Setting default log level to "WARN".
To adjust logging level use sc.setLogLevel(newLevel). For SparkR, use setLogLevel(newLevel).
25/06/28 08:27:36 WARN NativeCodeLoader: Unable to load native-hadoop library for your platform... using builtin-java classes where applicable
25/06/28 08:27:37 WARN Utils: Service 'SparkUI' could not bind on port 4040. Attempting port 4041.

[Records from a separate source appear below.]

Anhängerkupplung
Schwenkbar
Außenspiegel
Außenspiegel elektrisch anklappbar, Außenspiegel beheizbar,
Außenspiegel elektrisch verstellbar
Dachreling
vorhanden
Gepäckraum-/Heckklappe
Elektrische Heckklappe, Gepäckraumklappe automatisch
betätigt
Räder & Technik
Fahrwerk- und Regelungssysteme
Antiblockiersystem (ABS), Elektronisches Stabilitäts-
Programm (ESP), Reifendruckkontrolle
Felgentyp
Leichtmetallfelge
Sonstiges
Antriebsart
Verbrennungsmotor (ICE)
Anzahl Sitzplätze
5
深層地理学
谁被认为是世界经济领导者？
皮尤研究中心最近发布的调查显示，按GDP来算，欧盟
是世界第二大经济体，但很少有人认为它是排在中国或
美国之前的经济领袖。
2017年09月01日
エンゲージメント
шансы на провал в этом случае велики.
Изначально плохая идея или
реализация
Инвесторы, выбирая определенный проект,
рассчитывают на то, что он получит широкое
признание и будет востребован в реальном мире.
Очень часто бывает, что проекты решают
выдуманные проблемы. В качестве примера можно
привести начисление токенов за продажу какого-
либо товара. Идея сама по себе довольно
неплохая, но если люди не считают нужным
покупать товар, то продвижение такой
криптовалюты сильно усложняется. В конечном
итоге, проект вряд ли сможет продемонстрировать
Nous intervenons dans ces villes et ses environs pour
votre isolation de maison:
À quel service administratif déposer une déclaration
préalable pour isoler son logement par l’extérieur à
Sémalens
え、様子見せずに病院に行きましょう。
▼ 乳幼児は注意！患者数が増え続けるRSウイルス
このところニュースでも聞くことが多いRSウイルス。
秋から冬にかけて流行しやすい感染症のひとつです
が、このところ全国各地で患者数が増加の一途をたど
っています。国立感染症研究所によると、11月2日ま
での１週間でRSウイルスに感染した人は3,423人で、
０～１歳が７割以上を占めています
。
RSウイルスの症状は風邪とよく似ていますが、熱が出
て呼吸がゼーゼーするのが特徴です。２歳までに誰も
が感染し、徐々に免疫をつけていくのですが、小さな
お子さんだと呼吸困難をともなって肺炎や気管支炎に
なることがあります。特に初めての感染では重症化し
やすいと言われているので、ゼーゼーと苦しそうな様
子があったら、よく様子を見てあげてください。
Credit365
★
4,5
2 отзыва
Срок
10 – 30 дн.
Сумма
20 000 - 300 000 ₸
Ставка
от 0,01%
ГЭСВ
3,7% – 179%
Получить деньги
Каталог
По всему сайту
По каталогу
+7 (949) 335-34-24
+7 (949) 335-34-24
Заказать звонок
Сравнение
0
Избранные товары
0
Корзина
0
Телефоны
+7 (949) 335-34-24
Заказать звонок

Spark session initialized successfully


## Build Training Configuration

In [4]:
config = mt.build_training_config(
    training_date_str="2024-09-01",
    models_to_train=["logistic_regression", "random_forest", "xgboost"],
    train_test_period_months=12,
    oot_period_months=2,
    train_test_ratio=0.8,
    cv_folds=3,
    hyperparameter_iterations=10,
    random_state=88,
    feature_store_path="datamart/gold/feature_store/",
    label_store_path="datamart/gold/label_store/",
    model_bank_directory="models/"
)

print("Training configuration built successfully:")
pprint.pprint(config)


Training configuration built successfully:
{'cv_folds': 3,
 'feature_store_path': 'datamart/gold/feature_store/',
 'hyperparameter_iterations': 10,
 'label_store_path': 'datamart/gold/label_store/',
 'model_artifacts_output': {},
 'model_bank_directory': 'models/',
 'model_train_date': datetime.datetime(2024, 9, 1, 0, 0),
 'model_train_date_str': '2024-09-01',
 'models_to_train': ['logistic_regression', 'random_forest', 'xgboost'],
 'oot_end_date': datetime.datetime(2024, 8, 31, 0, 0),
 'oot_period_months': 2,
 'oot_start_date': datetime.datetime(2024, 7, 1, 0, 0),
 'random_state': 88,
 'train_test_end_date': datetime.datetime(2024, 6, 30, 0, 0),
 'train_test_period_months': 12,
 'train_test_ratio': 0.8,
 'train_test_start_date': datetime.datetime(2023, 7, 1, 0, 0)}


## Load Training Data

In [5]:
print("Loading training data from feature and label stores...")
data_pdf = mt.load_training_data(config, spark)

if data_pdf is None:
    raise ValueError("Failed to load training data")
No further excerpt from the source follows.